Zobacz także: Młodzi nie chcą pracy na kolei za 8 tys. zł miesięcznie
Bezrobocie w proc. w I kwartale 2015 r. wg danych GUS.
Wielkopolskie 8 proc.
Śląskie 9,8 proc.
Mazowieckie 9,9 proc.
Małopolskie 10,1 proc.
Dolnośląskie 10,8 proc.
Pomorskie 11,4 proc.
Opolskie 12,0 proc.
Łódzkie 12,3 proc.
Lubuskie 12,8 proc.
Lubelskie 13 proc.
Podlaskie 13,4 proc.
Świętokrzyskie 14,6 proc.
Podkarpackie 14,9 proc.
Zachodniopomorskie 15,7 proc.
Kujawsko-pomorskie 15,8 proc.
Warmińsko-mazurskie 18,8 proc.
Podobny układ sił w regionach rysuje się w zestawieniu PKB na mieszkańca w 2013 r. (43,2 tys. zł) oraz procentowym udziale średniej krajowej PKB. Tu przoduje Mazowsze z kwota 68,7 tys. zł na mieszkańca oraz 159,1 proc. PKB jako średniej w skali kraju.

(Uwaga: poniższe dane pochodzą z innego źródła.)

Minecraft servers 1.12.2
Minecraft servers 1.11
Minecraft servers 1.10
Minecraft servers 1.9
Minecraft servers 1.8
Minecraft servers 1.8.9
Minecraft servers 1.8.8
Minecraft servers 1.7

Sprawdź koniecznie: Polska wschodnia to najbiedniejsze regiony UE. Tylko jedno województwo powyżej średniej
Dalej jest Dolnośląskie 48,4 tys. i 112 proc., Wielkopolskie 46,6 tys. i 108 proc. oraz Śląskie 45 tys. i 104,2 proc. Stawkę zamyka Lubelskie 30,5 tys. zł i 70,6 proc., Podkarpackie 30,7 tys. i 71,1 proc. Oraz Warmińsko-Mazurskie 31,1 proc. i 72 proc.

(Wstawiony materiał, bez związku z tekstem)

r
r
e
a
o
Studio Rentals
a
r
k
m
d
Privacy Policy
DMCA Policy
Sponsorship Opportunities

GUS podaje też liczbę bezrobotnych na jedną ofertę pracy. Okazuje się, że najłatwiej o zatrudnienie w Wielkopolsce oraz na Opolszczyźnie (16 bezrobotnych na jedno ogłoszenie o pracę). Dalej jest Dolnośląskie (17), Śląskie (19) i Pomorskie oraz Lubuskie (20). Z drugiej strony zestawienia plasuje się Podkarpackie (52), Lubelskie (51), Świętokrzyskie (50) i Podlaskie (48).